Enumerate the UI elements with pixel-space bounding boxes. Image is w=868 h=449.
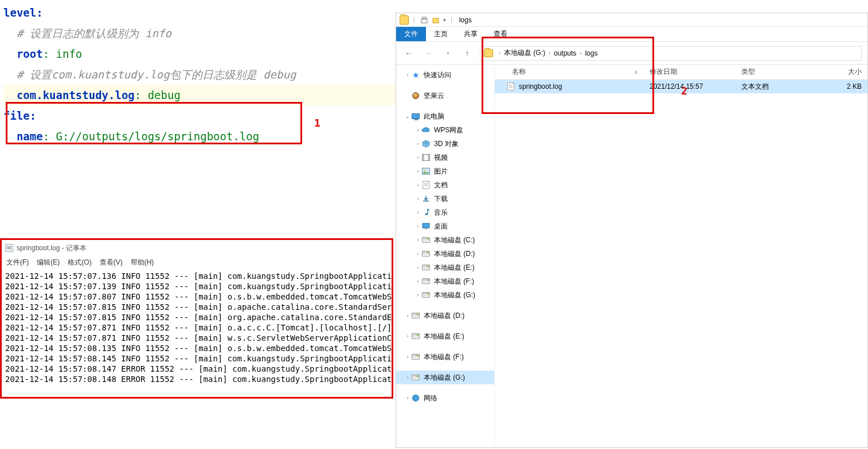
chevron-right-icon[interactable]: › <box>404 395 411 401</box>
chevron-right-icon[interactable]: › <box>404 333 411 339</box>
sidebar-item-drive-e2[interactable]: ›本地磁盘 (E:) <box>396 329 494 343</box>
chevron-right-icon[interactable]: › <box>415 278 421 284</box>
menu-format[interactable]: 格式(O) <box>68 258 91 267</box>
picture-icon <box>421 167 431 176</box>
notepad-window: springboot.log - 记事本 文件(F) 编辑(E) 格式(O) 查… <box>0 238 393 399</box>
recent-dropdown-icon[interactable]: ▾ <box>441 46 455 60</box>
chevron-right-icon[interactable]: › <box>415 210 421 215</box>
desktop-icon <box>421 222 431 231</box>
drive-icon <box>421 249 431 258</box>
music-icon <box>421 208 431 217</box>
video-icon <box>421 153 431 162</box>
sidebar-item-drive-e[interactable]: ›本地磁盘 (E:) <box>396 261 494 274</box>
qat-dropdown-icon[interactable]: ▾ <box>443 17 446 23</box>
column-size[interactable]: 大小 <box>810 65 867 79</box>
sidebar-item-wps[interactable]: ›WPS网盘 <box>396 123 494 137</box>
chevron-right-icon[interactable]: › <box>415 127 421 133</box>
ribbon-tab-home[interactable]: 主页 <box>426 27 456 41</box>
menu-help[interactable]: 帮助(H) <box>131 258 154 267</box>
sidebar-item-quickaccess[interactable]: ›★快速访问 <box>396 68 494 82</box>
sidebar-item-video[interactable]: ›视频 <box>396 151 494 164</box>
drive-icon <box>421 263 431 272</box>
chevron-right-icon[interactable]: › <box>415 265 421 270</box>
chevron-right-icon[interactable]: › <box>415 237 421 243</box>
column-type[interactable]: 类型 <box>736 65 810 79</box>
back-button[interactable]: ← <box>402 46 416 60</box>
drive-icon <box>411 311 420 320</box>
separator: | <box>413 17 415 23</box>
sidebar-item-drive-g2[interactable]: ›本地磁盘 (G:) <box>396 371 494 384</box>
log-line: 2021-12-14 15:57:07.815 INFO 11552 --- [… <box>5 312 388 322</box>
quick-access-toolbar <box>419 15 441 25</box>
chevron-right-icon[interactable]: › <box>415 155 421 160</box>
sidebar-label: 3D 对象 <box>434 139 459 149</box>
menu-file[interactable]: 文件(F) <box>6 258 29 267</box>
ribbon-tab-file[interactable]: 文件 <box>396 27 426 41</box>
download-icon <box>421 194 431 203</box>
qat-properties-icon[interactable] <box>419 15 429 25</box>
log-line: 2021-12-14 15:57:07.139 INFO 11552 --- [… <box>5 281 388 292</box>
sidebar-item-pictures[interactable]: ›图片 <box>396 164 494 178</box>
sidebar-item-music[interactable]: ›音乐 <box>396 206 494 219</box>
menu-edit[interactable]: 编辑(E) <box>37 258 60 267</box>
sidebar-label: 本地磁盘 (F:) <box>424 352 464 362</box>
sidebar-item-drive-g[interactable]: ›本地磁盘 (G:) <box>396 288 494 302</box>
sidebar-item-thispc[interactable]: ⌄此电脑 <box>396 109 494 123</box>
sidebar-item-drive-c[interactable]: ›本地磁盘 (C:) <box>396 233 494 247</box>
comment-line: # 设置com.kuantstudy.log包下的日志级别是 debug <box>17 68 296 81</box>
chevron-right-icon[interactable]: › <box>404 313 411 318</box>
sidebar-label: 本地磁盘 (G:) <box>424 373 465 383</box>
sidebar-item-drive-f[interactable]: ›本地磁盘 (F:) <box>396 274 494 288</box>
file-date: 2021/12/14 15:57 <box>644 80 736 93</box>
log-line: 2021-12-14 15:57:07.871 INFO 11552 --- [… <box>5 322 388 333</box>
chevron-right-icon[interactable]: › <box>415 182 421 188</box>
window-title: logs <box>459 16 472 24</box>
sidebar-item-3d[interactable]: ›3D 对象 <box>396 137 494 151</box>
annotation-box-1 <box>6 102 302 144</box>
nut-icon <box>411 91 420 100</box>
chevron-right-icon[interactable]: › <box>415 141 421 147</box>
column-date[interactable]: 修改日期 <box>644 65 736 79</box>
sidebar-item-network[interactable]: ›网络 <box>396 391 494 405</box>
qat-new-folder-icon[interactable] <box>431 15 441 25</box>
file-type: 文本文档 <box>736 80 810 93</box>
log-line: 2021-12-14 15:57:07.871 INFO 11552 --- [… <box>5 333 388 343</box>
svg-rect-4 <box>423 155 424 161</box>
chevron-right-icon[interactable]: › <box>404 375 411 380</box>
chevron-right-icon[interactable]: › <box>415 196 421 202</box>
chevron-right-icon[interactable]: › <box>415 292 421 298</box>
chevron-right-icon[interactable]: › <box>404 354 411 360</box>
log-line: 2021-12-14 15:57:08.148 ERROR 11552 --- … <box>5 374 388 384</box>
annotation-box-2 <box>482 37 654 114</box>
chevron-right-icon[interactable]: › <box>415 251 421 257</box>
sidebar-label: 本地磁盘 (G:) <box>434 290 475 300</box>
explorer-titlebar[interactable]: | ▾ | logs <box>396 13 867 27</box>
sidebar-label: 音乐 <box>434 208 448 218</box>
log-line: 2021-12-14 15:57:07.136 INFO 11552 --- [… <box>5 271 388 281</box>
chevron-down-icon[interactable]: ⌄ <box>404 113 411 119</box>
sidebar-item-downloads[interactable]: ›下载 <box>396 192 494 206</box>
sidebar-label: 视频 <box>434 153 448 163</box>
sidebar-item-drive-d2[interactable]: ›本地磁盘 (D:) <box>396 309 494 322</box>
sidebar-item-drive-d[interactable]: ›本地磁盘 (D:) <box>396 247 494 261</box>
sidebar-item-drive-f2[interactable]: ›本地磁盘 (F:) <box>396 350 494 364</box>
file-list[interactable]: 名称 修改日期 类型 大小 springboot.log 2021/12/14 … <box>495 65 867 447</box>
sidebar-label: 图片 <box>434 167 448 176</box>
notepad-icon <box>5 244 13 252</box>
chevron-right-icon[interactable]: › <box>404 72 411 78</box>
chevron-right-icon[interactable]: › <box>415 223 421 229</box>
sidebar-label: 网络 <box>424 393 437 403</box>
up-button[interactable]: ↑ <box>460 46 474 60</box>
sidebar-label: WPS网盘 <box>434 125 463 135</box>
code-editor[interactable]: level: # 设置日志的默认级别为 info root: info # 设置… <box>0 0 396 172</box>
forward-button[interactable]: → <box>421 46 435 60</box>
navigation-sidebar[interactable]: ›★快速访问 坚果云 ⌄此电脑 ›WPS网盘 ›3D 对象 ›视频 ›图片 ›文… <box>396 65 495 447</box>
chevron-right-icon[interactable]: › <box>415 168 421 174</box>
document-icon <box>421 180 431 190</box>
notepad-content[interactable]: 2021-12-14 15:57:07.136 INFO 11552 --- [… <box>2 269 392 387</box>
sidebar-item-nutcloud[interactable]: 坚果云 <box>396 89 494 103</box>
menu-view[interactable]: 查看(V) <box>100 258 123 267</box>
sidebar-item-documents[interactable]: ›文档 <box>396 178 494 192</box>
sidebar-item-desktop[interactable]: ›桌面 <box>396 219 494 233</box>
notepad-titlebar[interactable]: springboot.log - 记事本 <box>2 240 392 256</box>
________
Wherever an image appears, omit it, and retype everything else in the entries exactly.

**WRITTEN ANSWER:**
Enumerate the UI elements with pixel-space bounding boxes. Image is w=868 h=449.
chevron-right-icon[interactable]: › <box>404 395 411 401</box>
chevron-right-icon[interactable]: › <box>404 333 411 339</box>
sidebar-item-drive-e2[interactable]: ›本地磁盘 (E:) <box>396 329 494 343</box>
chevron-right-icon[interactable]: › <box>415 278 421 284</box>
menu-format[interactable]: 格式(O) <box>68 258 91 267</box>
picture-icon <box>421 167 431 176</box>
notepad-window: springboot.log - 记事本 文件(F) 编辑(E) 格式(O) 查… <box>0 238 393 399</box>
recent-dropdown-icon[interactable]: ▾ <box>441 46 455 60</box>
chevron-right-icon[interactable]: › <box>415 210 421 215</box>
desktop-icon <box>421 222 431 231</box>
drive-icon <box>421 249 431 258</box>
music-icon <box>421 208 431 217</box>
video-icon <box>421 153 431 162</box>
sidebar-item-drive-e[interactable]: ›本地磁盘 (E:) <box>396 261 494 274</box>
qat-dropdown-icon[interactable]: ▾ <box>443 17 446 23</box>
column-size[interactable]: 大小 <box>810 65 867 79</box>
sidebar-item-wps[interactable]: ›WPS网盘 <box>396 123 494 137</box>
chevron-right-icon[interactable]: › <box>415 127 421 133</box>
ribbon-tab-home[interactable]: 主页 <box>426 27 456 41</box>
menu-help[interactable]: 帮助(H) <box>131 258 154 267</box>
sidebar-item-quickaccess[interactable]: ›★快速访问 <box>396 68 494 82</box>
sidebar-item-video[interactable]: ›视频 <box>396 151 494 164</box>
drive-icon <box>421 263 431 272</box>
chevron-right-icon[interactable]: › <box>415 265 421 270</box>
chevron-right-icon[interactable]: › <box>415 237 421 243</box>
column-type[interactable]: 类型 <box>736 65 810 79</box>
back-button[interactable]: ← <box>402 46 416 60</box>
drive-icon <box>411 311 420 320</box>
separator: | <box>413 17 415 23</box>
sidebar-item-drive-g2[interactable]: ›本地磁盘 (G:) <box>396 371 494 384</box>
log-line: 2021-12-14 15:57:07.815 INFO 11552 --- [… <box>5 312 388 322</box>
quick-access-toolbar <box>419 15 441 25</box>
chevron-right-icon[interactable]: › <box>415 155 421 160</box>
sidebar-label: 3D 对象 <box>434 139 459 149</box>
menu-file[interactable]: 文件(F) <box>6 258 29 267</box>
ribbon-tab-file[interactable]: 文件 <box>396 27 426 41</box>
download-icon <box>421 194 431 203</box>
qat-properties-icon[interactable] <box>419 15 429 25</box>
log-line: 2021-12-14 15:57:07.139 INFO 11552 --- [… <box>5 281 388 292</box>
sidebar-item-pictures[interactable]: ›图片 <box>396 164 494 178</box>
sidebar-item-music[interactable]: ›音乐 <box>396 206 494 219</box>
menu-edit[interactable]: 编辑(E) <box>37 258 60 267</box>
sidebar-label: 本地磁盘 (F:) <box>424 352 464 362</box>
sidebar-item-drive-g[interactable]: ›本地磁盘 (G:) <box>396 288 494 302</box>
sidebar-item-thispc[interactable]: ⌄此电脑 <box>396 109 494 123</box>
sidebar-item-drive-c[interactable]: ›本地磁盘 (C:) <box>396 233 494 247</box>
comment-line: # 设置com.kuantstudy.log包下的日志级别是 debug <box>17 68 296 81</box>
chevron-right-icon[interactable]: › <box>404 313 411 318</box>
sidebar-label: 本地磁盘 (G:) <box>424 373 465 383</box>
sidebar-item-drive-f[interactable]: ›本地磁盘 (F:) <box>396 274 494 288</box>
file-date: 2021/12/14 15:57 <box>644 80 736 93</box>
log-line: 2021-12-14 15:57:07.871 INFO 11552 --- [… <box>5 322 388 333</box>
chevron-right-icon[interactable]: › <box>415 182 421 188</box>
window-title: logs <box>459 16 472 24</box>
sidebar-item-3d[interactable]: ›3D 对象 <box>396 137 494 151</box>
annotation-box-1 <box>6 102 302 144</box>
nut-icon <box>411 91 420 100</box>
chevron-right-icon[interactable]: › <box>415 141 421 147</box>
column-date[interactable]: 修改日期 <box>644 65 736 79</box>
sidebar-item-network[interactable]: ›网络 <box>396 391 494 405</box>
qat-new-folder-icon[interactable] <box>431 15 441 25</box>
file-type: 文本文档 <box>736 80 810 93</box>
log-line: 2021-12-14 15:57:07.871 INFO 11552 --- [… <box>5 333 388 343</box>
svg-rect-4 <box>423 155 424 161</box>
chevron-right-icon[interactable]: › <box>404 375 411 380</box>
chevron-right-icon[interactable]: › <box>415 196 421 202</box>
chevron-right-icon[interactable]: › <box>415 292 421 298</box>
chevron-right-icon[interactable]: › <box>404 354 411 360</box>
log-line: 2021-12-14 15:57:08.148 ERROR 11552 --- … <box>5 374 388 384</box>
annotation-box-2 <box>482 37 654 114</box>
chevron-right-icon[interactable]: › <box>415 251 421 257</box>
sidebar-label: 本地磁盘 (G:) <box>434 290 475 300</box>
explorer-titlebar[interactable]: | ▾ | logs <box>396 13 867 27</box>
sidebar-label: 音乐 <box>434 208 448 218</box>
log-line: 2021-12-14 15:57:07.136 INFO 11552 --- [… <box>5 271 388 281</box>
chevron-down-icon[interactable]: ⌄ <box>404 113 411 119</box>
sidebar-item-downloads[interactable]: ›下载 <box>396 192 494 206</box>
sidebar-label: 视频 <box>434 153 448 163</box>
sidebar-item-drive-d2[interactable]: ›本地磁盘 (D:) <box>396 309 494 322</box>
sidebar-item-drive-d[interactable]: ›本地磁盘 (D:) <box>396 247 494 261</box>
sidebar-item-drive-f2[interactable]: ›本地磁盘 (F:) <box>396 350 494 364</box>
file-list[interactable]: 名称 修改日期 类型 大小 springboot.log 2021/12/14 … <box>495 65 867 447</box>
sidebar-label: 图片 <box>434 167 448 176</box>
notepad-icon <box>5 244 13 252</box>
chevron-right-icon[interactable]: › <box>404 72 411 78</box>
chevron-right-icon[interactable]: › <box>415 223 421 229</box>
sidebar-label: 网络 <box>424 393 437 403</box>
up-button[interactable]: ↑ <box>460 46 474 60</box>
sidebar-label: WPS网盘 <box>434 125 463 135</box>
code-editor[interactable]: level: # 设置日志的默认级别为 info root: info # 设置… <box>0 0 396 172</box>
forward-button[interactable]: → <box>421 46 435 60</box>
navigation-sidebar[interactable]: ›★快速访问 坚果云 ⌄此电脑 ›WPS网盘 ›3D 对象 ›视频 ›图片 ›文… <box>396 65 495 447</box>
chevron-right-icon[interactable]: › <box>415 168 421 174</box>
document-icon <box>421 180 431 190</box>
notepad-content[interactable]: 2021-12-14 15:57:07.136 INFO 11552 --- [… <box>2 269 392 387</box>
sidebar-item-nutcloud[interactable]: 坚果云 <box>396 89 494 103</box>
menu-view[interactable]: 查看(V) <box>100 258 123 267</box>
sidebar-item-documents[interactable]: ›文档 <box>396 178 494 192</box>
sidebar-item-desktop[interactable]: ›桌面 <box>396 219 494 233</box>
notepad-titlebar[interactable]: springboot.log - 记事本 <box>2 240 392 256</box>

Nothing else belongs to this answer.